Reflection on Scripture
Bishop Oscar Romero of El Salvador was overwhelmed by the evil in his country. In prayer, he wondered out into the dessert and pray for guidance. What he received was a solution but not a solution of mortal man but divine guidance. In his frustration, he had no answers to the problems, and he finally turned to God and said, “I can’t You can”.
Today’s responsorial is taken from the sermon on the mount and the Beatitudes. “Blessed are the poor in spirit”. In other words, let go and let God. The greatest obstacle on our journey to salvation, is within each of us and it is called pride.
Pride takes many forms. But when we rely on ourselves and stop relying on God, we take a path to destruction instead of a path to salvation. How often have we been faced with situations that overwhelm us and cause anxiety? In those moments where do we turn? If we turn outward, and seek human solutions to our problems, there is a good chance that we are turning away from God. If we turn outward long enough, we may even begin to believe that we are god and no longer need to rely on divine wisdom and knowledge.
Today, is the day to examine our intentions and review what we rely upon to solve our dilemmas. Being poor in spirit means that we are not allowing our human nature to guide us, but we surrender to the will of the Father.

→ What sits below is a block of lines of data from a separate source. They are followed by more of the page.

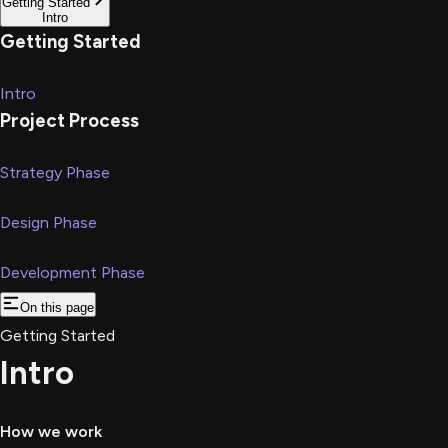
Getting Started
Intro
Getting Started
Intro
Project Process
Strategy Phase
Design Phase
Development Phase
On this page
Getting Started
Intro
How we work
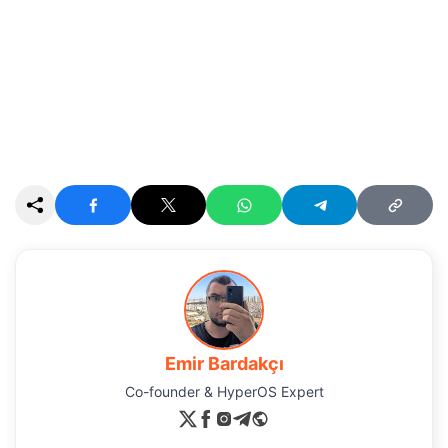
Emir Bardakçı
Co-founder & HyperOS Expert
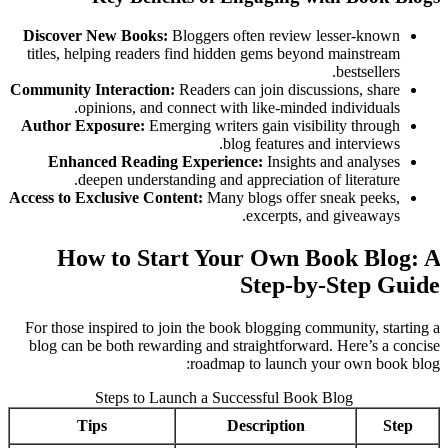
Discover New Books:
Bloggers often review lesser-known
titles, helping readers find hidden gems beyond mainstream
bestsellers.
Community Interaction:
Readers can join discussions, share
opinions, and connect with like-minded individuals.
Author Exposure:
Emerging writers gain visibility through
blog features and interviews.
Enhanced Reading Experience:
Insights and analyses
deepen understanding and appreciation of literature.
Access to Exclusive Content:
Many blogs offer sneak peeks,
excerpts, and giveaways.
How to Start Your Own Book Blog: A
Step-by-Step Guide
For those inspired to join the book blogging community, starting a
blog can be both rewarding and straightforward. Here’s a concise
roadmap to launch your own book blog:
Steps to Launch a Successful Book Blog
Tips
Description
Step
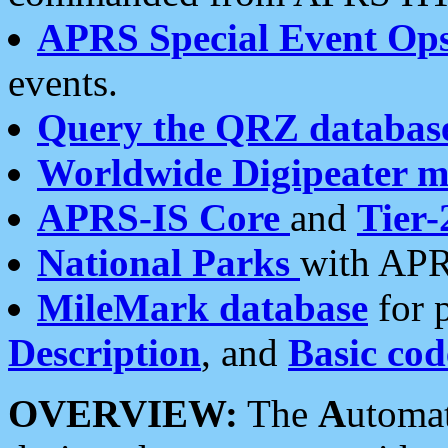
APRS Special Event Op
events.
Query the QRZ databas
Worldwide Digipeater 
APRS-IS Core
and
Tier-
National Parks
with APR
MileMark database
for 
Description
, and
Basic cod
OVERVIEW:
The
A
utoma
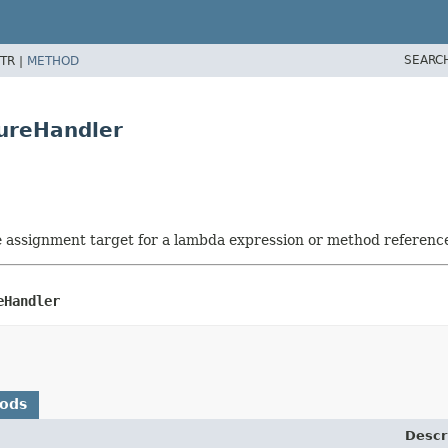
SEARC
TR |
METHOD
lureHandler
he assignment target for a lambda expression or method referenc
eHandler
hods
Descr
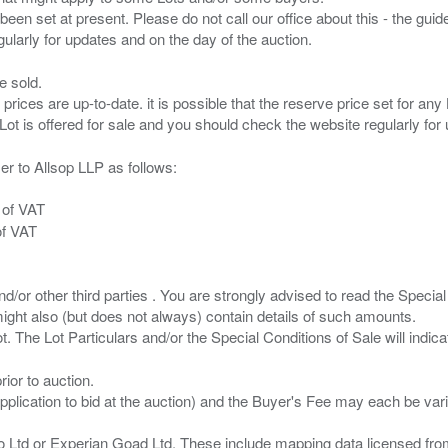
been set at present. Please do not call our office about this - the guide
e sold.
 prices are up-to-date. it is possible that the reserve price set for a
er to Allsop LLP as follows:
 of VAT
of VAT
/or other third parties . You are strongly advised to read the Special 
ght also (but does not always) contain details of such amounts.
ior to auction.
pplication to bid at the auction) and the Buyer's Fee may each be var
zo Ltd or Experian Goad Ltd. These include mapping data licensed fro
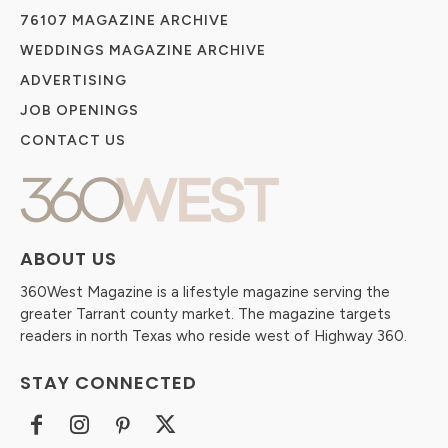
76107 MAGAZINE ARCHIVE
WEDDINGS MAGAZINE ARCHIVE
ADVERTISING
JOB OPENINGS
CONTACT US
ABOUT US
360West Magazine is a lifestyle magazine serving the
greater Tarrant county market. The magazine targets
readers in north Texas who reside west of Highway 360.
STAY CONNECTED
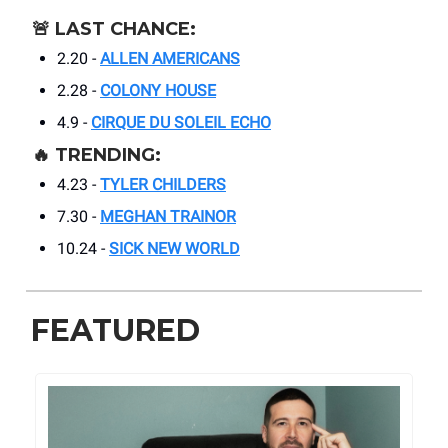
🚨
LAST CHANCE:
2.20 -
ALLEN AMERICANS
2.28 -
COLONY HOUSE
4.9 -
CIRQUE DU SOLEIL ECHO
🔥
TRENDING:
4.23 -
TYLER CHILDERS
7.30 -
MEGHAN TRAINOR
10.24 -
SICK NEW WORLD
FEATURED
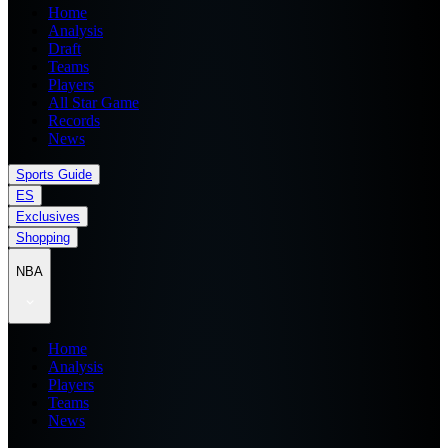
Home
Analysis
Draft
Teams
Players
All Star Game
Records
News
Sports Guide
ES
Exclusives
Shopping
NBA
Home
Analysis
Players
Teams
News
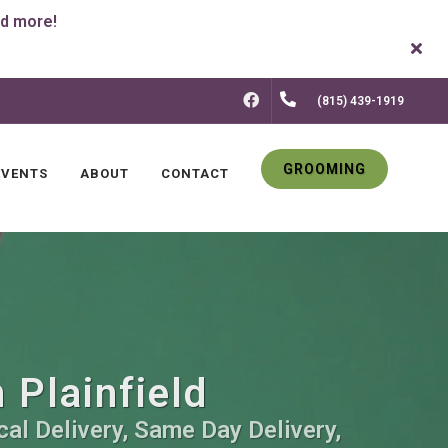
FACEBOOK
(815) 439-1919
GROOMING
EVENTS
ABOUT
CONTACT
 Plainfield
cal Delivery, Same Day Delivery,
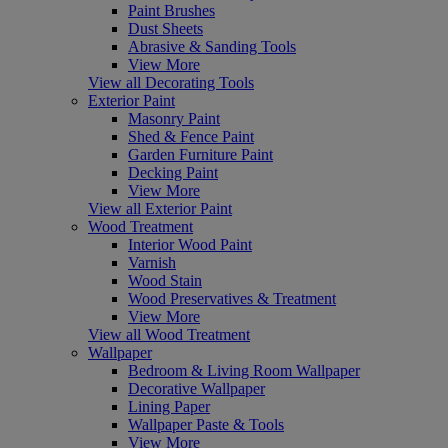
Paint Brushes
Dust Sheets
Abrasive & Sanding Tools
View More
View all Decorating Tools
Exterior Paint
Masonry Paint
Shed & Fence Paint
Garden Furniture Paint
Decking Paint
View More
View all Exterior Paint
Wood Treatment
Interior Wood Paint
Varnish
Wood Stain
Wood Preservatives & Treatment
View More
View all Wood Treatment
Wallpaper
Bedroom & Living Room Wallpaper
Decorative Wallpaper
Lining Paper
Wallpaper Paste & Tools
View More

Jesus reminds us in today’s Gospel, that to covet material things and to feel secure in our possessions, is destructive to the human spirit. Security in the material world is placing faith in something mortal. We are called to place our trust in God and transcend our human tendencies to rely upon our human qualities. St. Teresa of Avila tells us that everything is in a state of change and nothing remains the same except for God who is the same yesterday, today, and tomorrow. All our possessions will wither and die but our human soul is eternal. Today, we have a choice to prepare for the eternal or allow ourselves to be stuck in the finite. Today let go and let God.